*** Block opens ***

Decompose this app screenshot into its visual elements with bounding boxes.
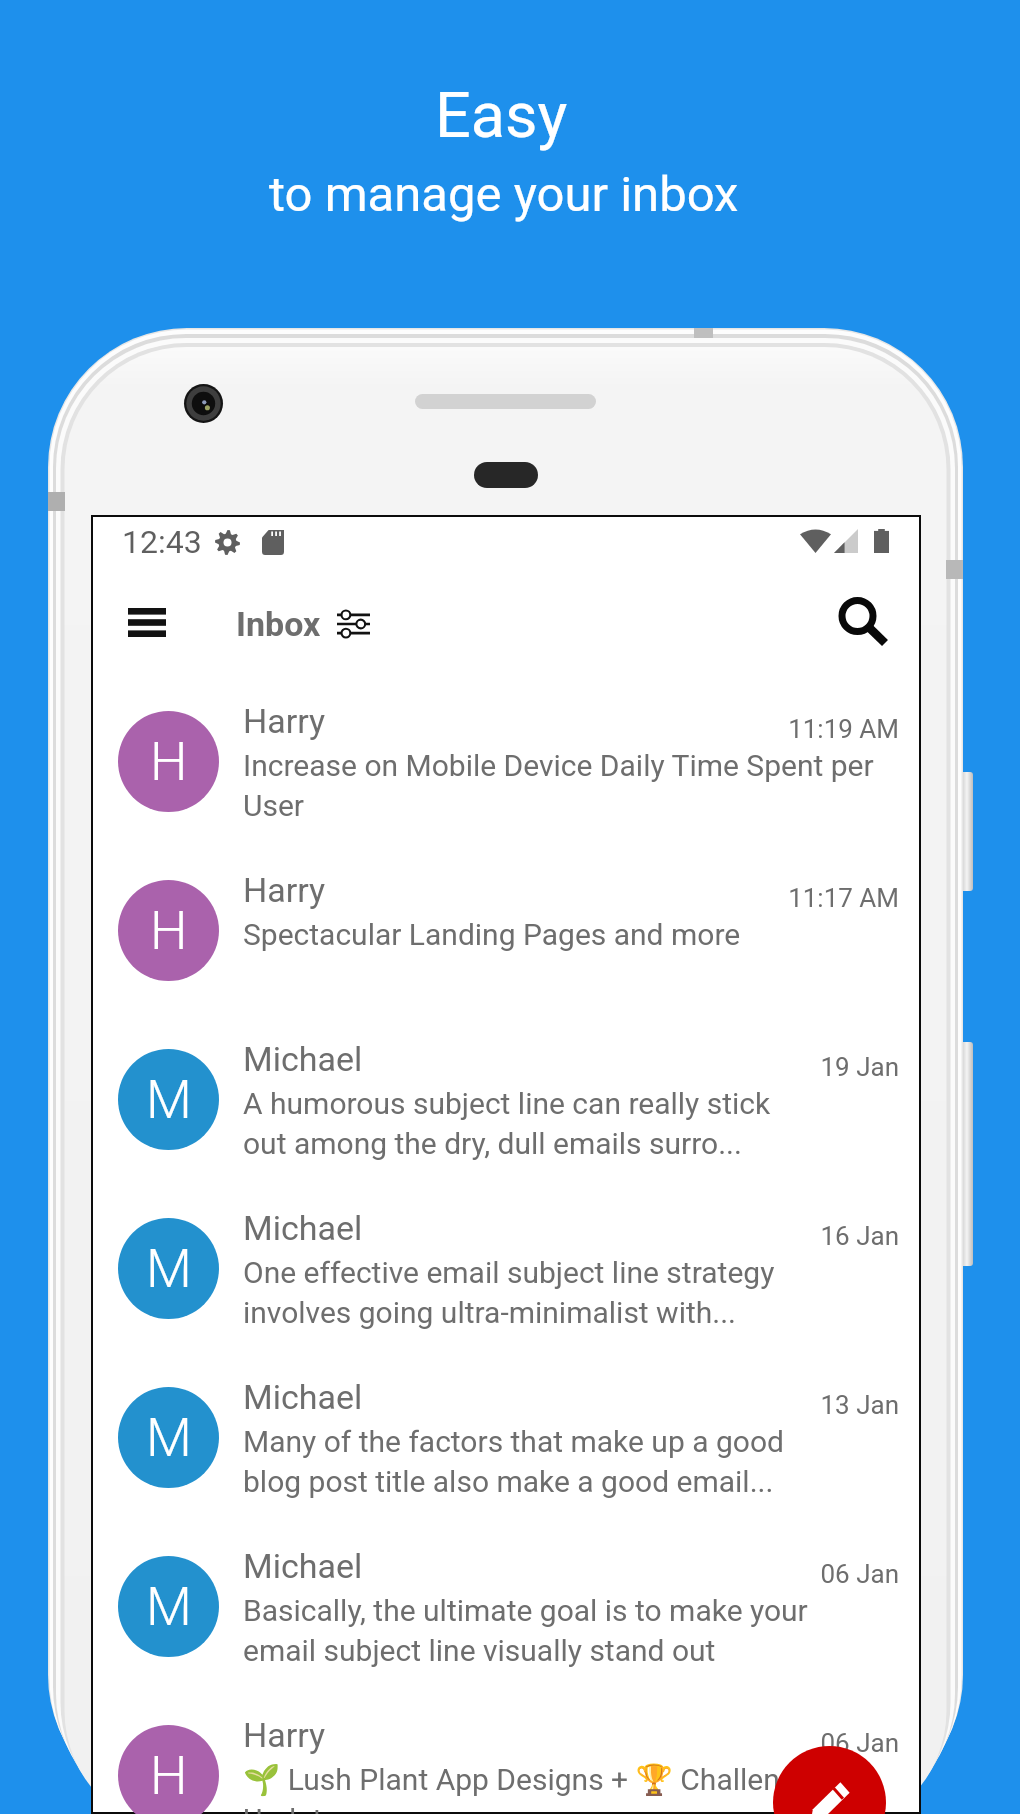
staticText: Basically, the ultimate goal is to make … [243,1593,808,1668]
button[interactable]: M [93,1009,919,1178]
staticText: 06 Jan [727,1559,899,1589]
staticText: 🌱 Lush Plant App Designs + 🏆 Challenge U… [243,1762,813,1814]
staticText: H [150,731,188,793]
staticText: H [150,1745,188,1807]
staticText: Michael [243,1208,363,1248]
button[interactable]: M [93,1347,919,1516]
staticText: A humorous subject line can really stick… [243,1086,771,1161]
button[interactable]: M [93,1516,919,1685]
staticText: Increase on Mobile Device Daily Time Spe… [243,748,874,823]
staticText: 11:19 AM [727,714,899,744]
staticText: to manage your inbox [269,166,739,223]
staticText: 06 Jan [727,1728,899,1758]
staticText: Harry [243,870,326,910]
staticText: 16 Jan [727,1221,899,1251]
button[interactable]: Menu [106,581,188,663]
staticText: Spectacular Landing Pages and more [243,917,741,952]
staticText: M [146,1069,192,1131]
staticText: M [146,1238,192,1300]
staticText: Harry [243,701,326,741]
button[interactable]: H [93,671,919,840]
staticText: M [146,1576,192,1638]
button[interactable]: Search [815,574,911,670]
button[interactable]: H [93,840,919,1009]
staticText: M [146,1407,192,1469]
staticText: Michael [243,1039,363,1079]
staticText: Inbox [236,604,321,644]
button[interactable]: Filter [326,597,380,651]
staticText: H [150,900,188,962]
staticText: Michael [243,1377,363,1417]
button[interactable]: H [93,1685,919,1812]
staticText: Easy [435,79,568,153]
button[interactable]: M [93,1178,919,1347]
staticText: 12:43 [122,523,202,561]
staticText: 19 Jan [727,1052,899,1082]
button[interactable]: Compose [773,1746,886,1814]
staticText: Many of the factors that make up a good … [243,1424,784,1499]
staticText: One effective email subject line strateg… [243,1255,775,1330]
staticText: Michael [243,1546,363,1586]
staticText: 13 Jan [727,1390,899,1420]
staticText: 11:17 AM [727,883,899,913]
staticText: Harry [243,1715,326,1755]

*** Block closes ***

TASK TO CARRY OUT -> Whenever the word "Michael" appears in a line above, copy that line.

RESPONSE AREA ->
staticText: Michael [243,1208,363,1248]
staticText: Michael [243,1039,363,1079]
staticText: Michael [243,1377,363,1417]
staticText: Michael [243,1546,363,1586]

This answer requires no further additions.